Most gardeners have learned from bitter experience not to plant annuals too early in the spring, but there are plenty of errors that can be prevented to your perennials too. One is accidental trampling, so don’t even think of tiptoeing through the tulips or lumbering through the lilies!
Granted, most perennials won’t suffer much from your stepping on them and snapping a few shoots. They may even branch out better due to that inadvertent pruning. But those which grow from bulbs, such as tulips or Oriental lilies, are done for the year once they get broken off. They may even be done for good, since the bulbs derive energy for the following year from their foliage dying back after bloom.
Because lily shoots are especially fragile, you may want to place stakes in a circle around each clump as soon as its tips begin to emerge from the soil. That will encourage both you and your pets to detour around those clumps instead of walking across them. And be sure to allow the foliage from all your perennial bulbs to fade on its own rather than attempting to shear it off.
Speaking of the unkindest cuts, the heavy pruning which works so well for modern tea roses and other ever-bloomers can be murder for old garden roses such as gallicas and centifolias. The heirlooms usually flower only once a year on old wood—canes produced the previous summer. So, if all those canes are hacked back in spring, everything definitely won’t be coming up roses.
The same holds true for other shrubs which bloom on old wood, including azaleas, flowering quinces, and some hydrangea species, all of which should only be pruned shortly after they bloom. Tea roses flower on new wood, which is why being cut to the quick doesn’t faze them.
Speaking of new growth, impatient gardeners may assume some of their perennials are dead because they aren’t making any. But plants which don’t have to perform until mid to late summer, such as hardy hibiscuses, often like to sleep in. You’ll want to keep track of where you placed them, so you don’t inadvertently damage them while attempting to replenish their supposedly empty spots.

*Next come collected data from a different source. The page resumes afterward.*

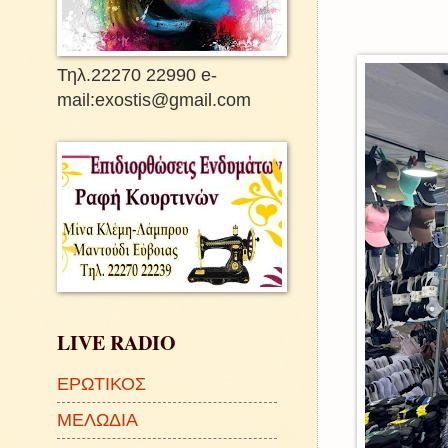
Τηλ.22270 22990 e-
mail:exostis@gmail.com
LIVE RADIO
ΕΡΩΤΙΚΟΣ
ΜΕΛΩΔΙΑ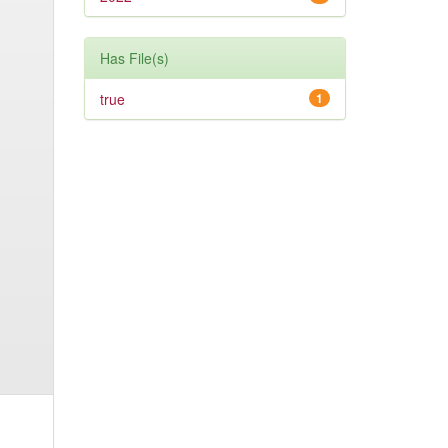
Has File(s)
true
1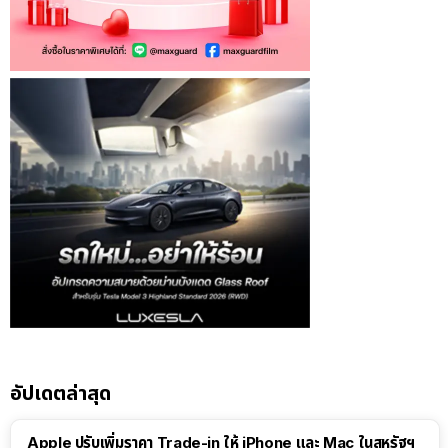
อัปเดตล่าสุด
Apple ปรับเพิ่มราคา Trade-in ให้ iPhone และ Mac ในสหรัฐฯ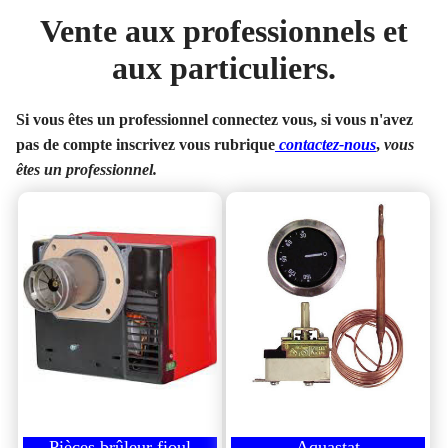
Vente aux professionnels et
aux particuliers.
Si vous êtes un professionnel connectez vous, si vous n'avez
pas de compte inscrivez vous rubrique
contactez-nous
,
vous
êtes un professionnel.
Pièces brûleur fioul
Aquastat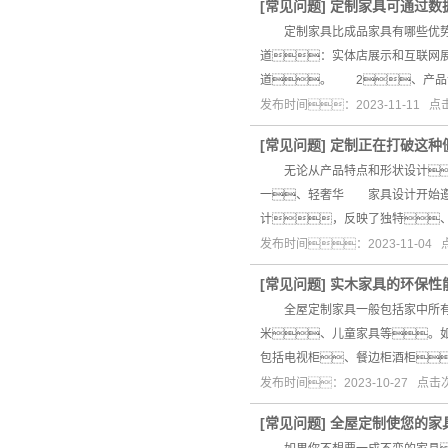
[
常见问题
]
定制家具可通过数
定制家具比成品家具有哪些优势
道：实体店展示和互联网
道。 2、产
发布时间：2023-11-11 
[
常见问题
]
定制正在打破这种
无论从产品特点和形状设计
一、轻奢华 家具设计开始遵
计，反映了独特
发布时间：2023-11-04
[
常见问题
]
实木家具的环保性
全屋定制家具一般包括家中所有的
米、儿童家具等。
包括电视柜、餐边柜酒柜
发布时间：2023-10-27 点
[
常见问题
]
全屋定制使您的家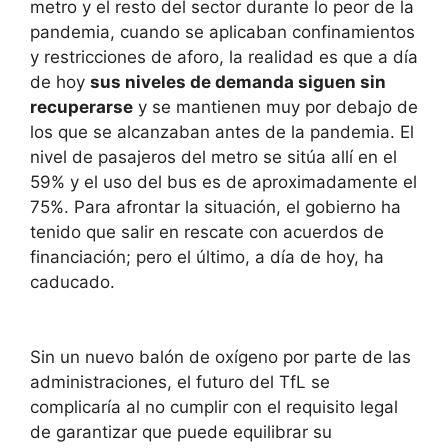
metro y el resto del sector durante lo peor de la
pandemia, cuando se aplicaban confinamientos
y restricciones de aforo, la realidad es que a día
de hoy
sus niveles de demanda siguen sin
recuperarse
y se mantienen muy por debajo de
los que se alcanzaban antes de la pandemia. El
nivel de pasajeros del metro se sitúa allí en el
59% y el uso del bus es de aproximadamente el
75%. Para afrontar la situación, el gobierno ha
tenido que salir en rescate con acuerdos de
financiación; pero el último, a día de hoy, ha
caducado.
Sin un nuevo balón de oxígeno por parte de las
administraciones, el futuro del TfL se
complicaría al no cumplir con el requisito legal
de garantizar que puede equilibrar su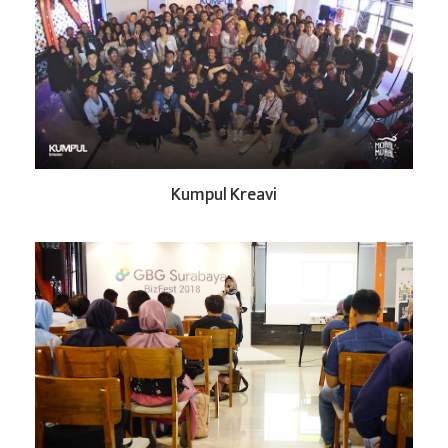
Kumpul Kreavi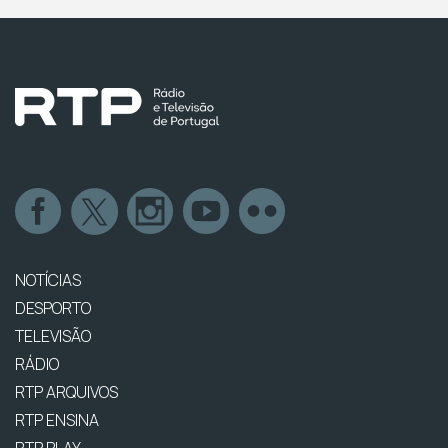
NOTÍCIAS
DESPORTO
TELEVISÃO
RÁDIO
RTP ARQUIVOS
RTP ENSINA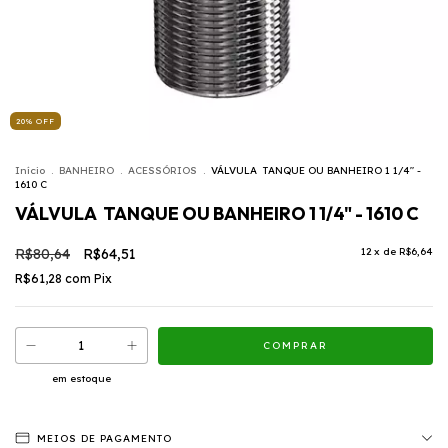
20
%
OFF
Início
.
BANHEIRO
.
ACESSÓRIOS
.
VÁLVULA TANQUE OU BANHEIRO 1 1/4" -
1610 C
VÁLVULA TANQUE OU BANHEIRO 1 1/4" - 1610 C
R$80,64
R$64,51
12
x de
R$6,64
R$61,28
com
Pix
em estoque
MEIOS DE PAGAMENTO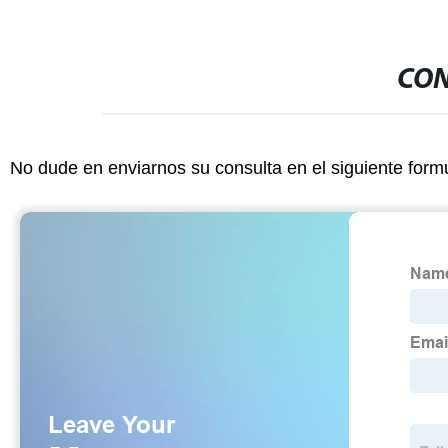
CON
No dude en enviarnos su consulta en el siguiente form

And don’t be tempted to fill up those spaces rapidly with plants described as “vigorous” or “aggressive.” They can take over your garden in double-quick time by running roughshod over everything else. Since what is invasive varies according to climate, it’s a good idea to consult with your neighbors about which too-easy perennials have become their garden nightmares.
Probably the biggest mistake gardeners make is in assuming that all plants can be treated the same. Like your children, they have their individual quirks. Some enjoy lots of water; some prefer not to drink much at all. Some can eat all the time without getting “fat;” others will become unhealthy if plied with fertilizers they don’t need.
As with raising children, you can learn some of the dos and don’ts from books, but many of them you have to pick up the hard way— through experience. On second thought, perhaps the largest mistake really is refusing to learn from your gardening mistakes!